[Stored dataset items]
------------------------------------------------------------------------

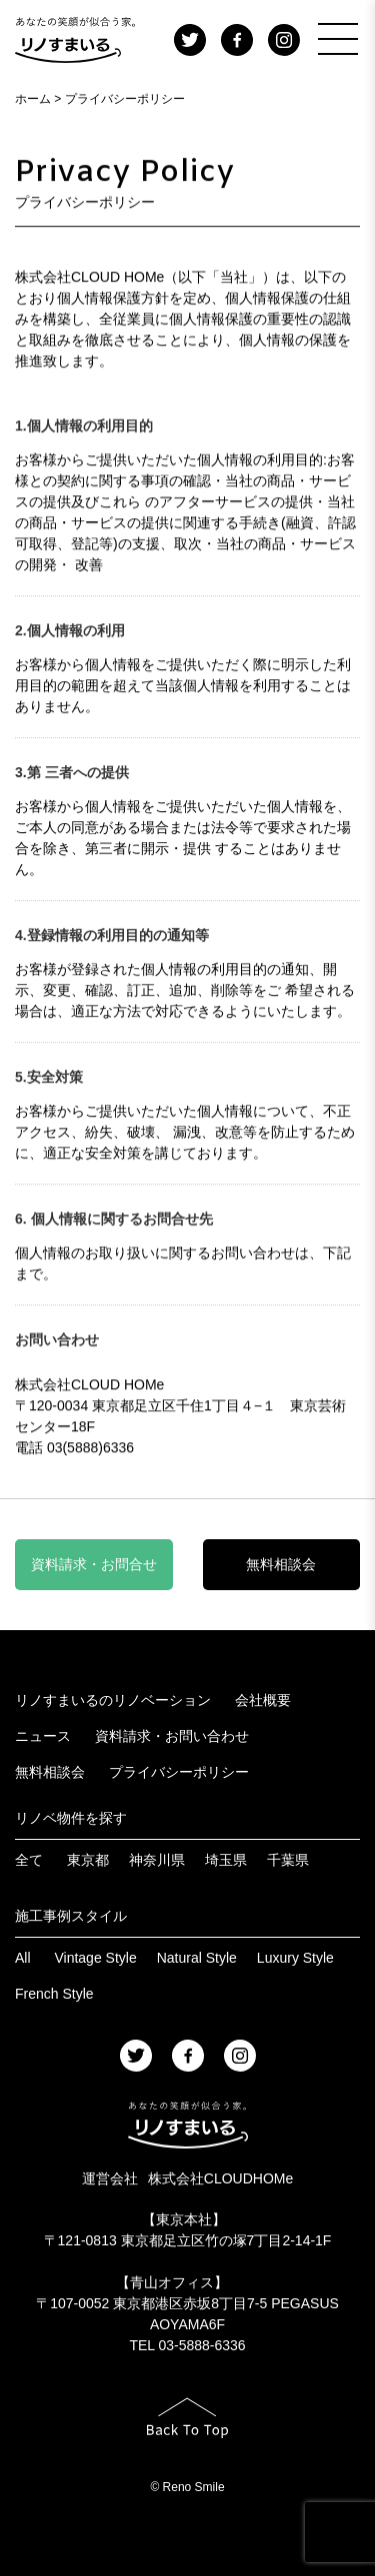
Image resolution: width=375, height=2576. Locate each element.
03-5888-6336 (201, 2345)
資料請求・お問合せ (94, 1564)
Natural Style (197, 1958)
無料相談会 (281, 1564)
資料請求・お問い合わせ (172, 1736)
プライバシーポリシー (179, 1772)
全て (29, 1860)
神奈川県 (157, 1860)
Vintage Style (95, 1958)
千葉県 (288, 1860)
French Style (54, 1994)
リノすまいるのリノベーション (113, 1700)
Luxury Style (295, 1958)
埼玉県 (226, 1860)
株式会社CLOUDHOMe (220, 2178)
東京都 (88, 1860)
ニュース (43, 1736)
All (23, 1958)
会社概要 (263, 1700)
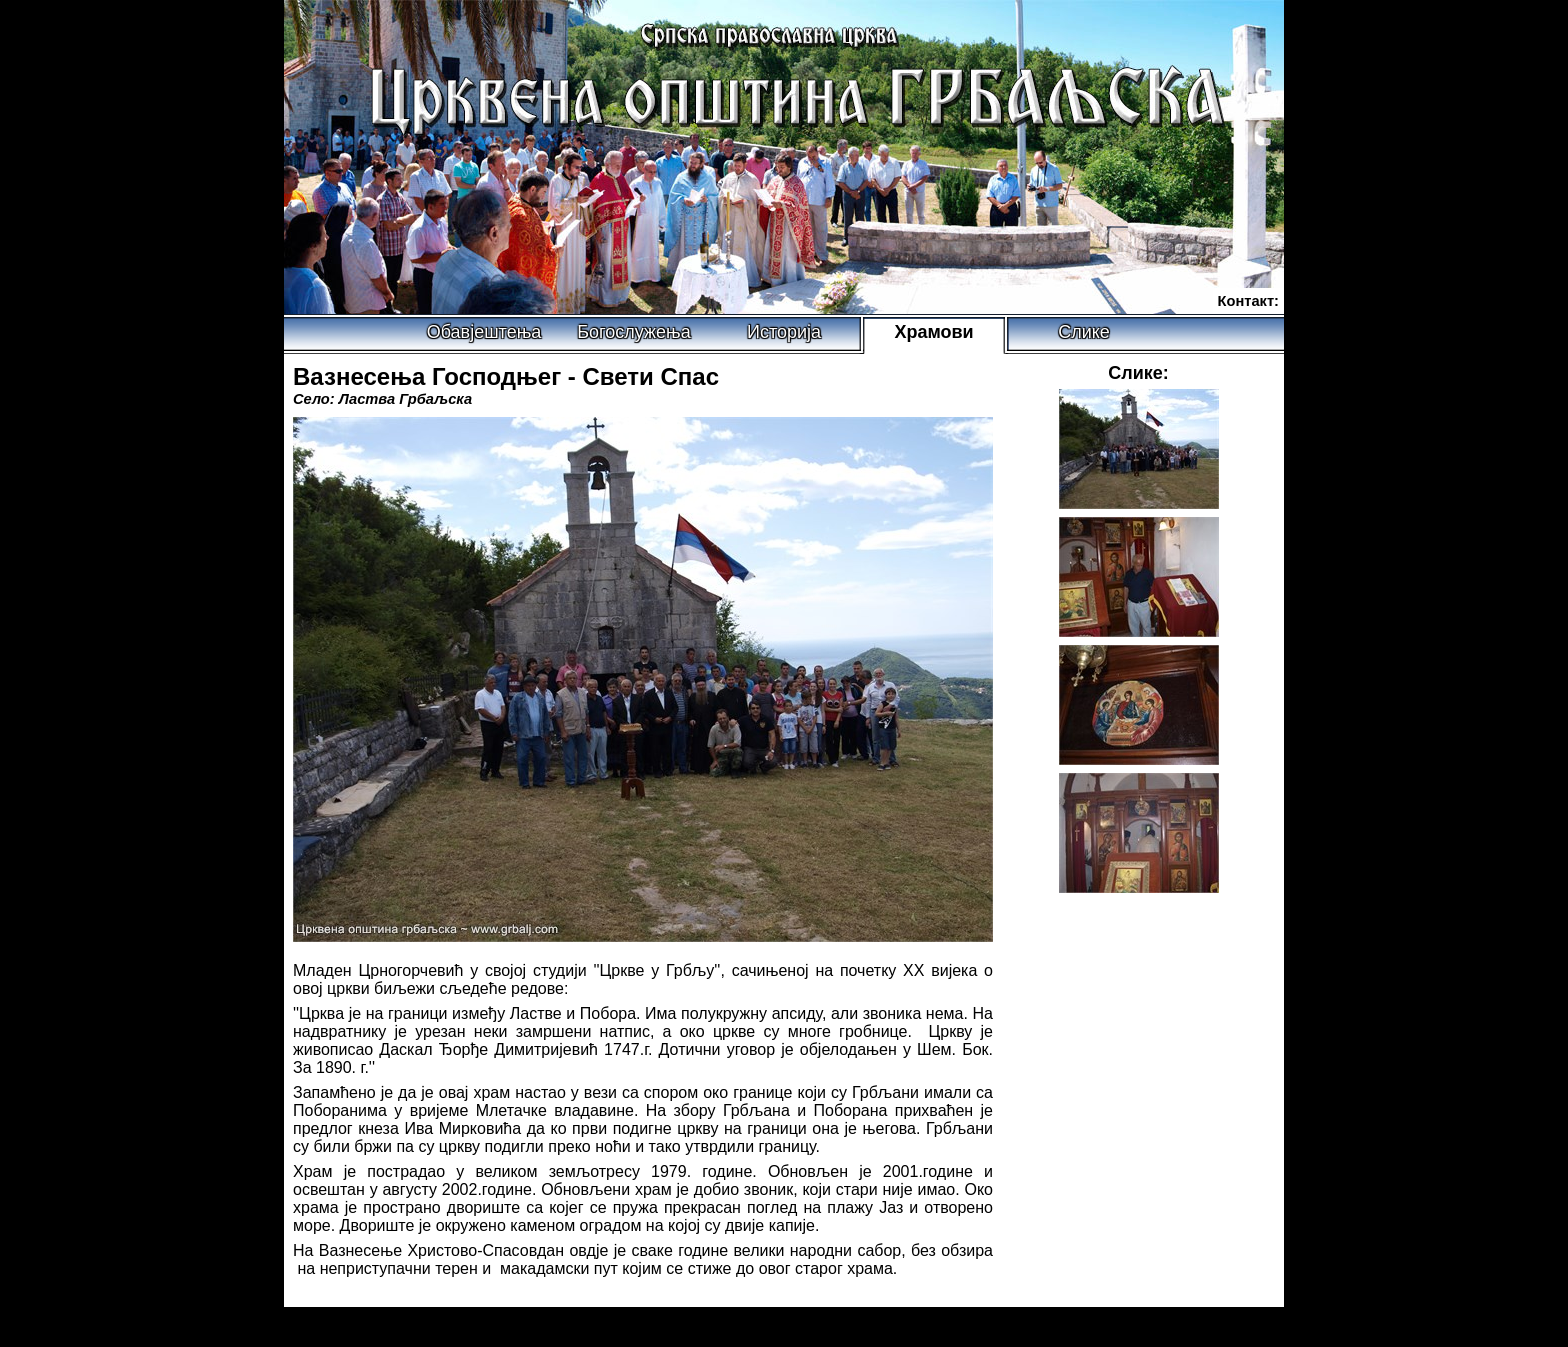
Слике (1084, 332)
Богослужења (633, 332)
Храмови (933, 332)
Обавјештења (484, 332)
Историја (784, 332)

------------------------------------------------------------------------

Return each line from the data where the string "Style" can be found.

Natural Style (197, 1958)
Vintage Style (95, 1958)
French Style (54, 1994)
Luxury Style (295, 1958)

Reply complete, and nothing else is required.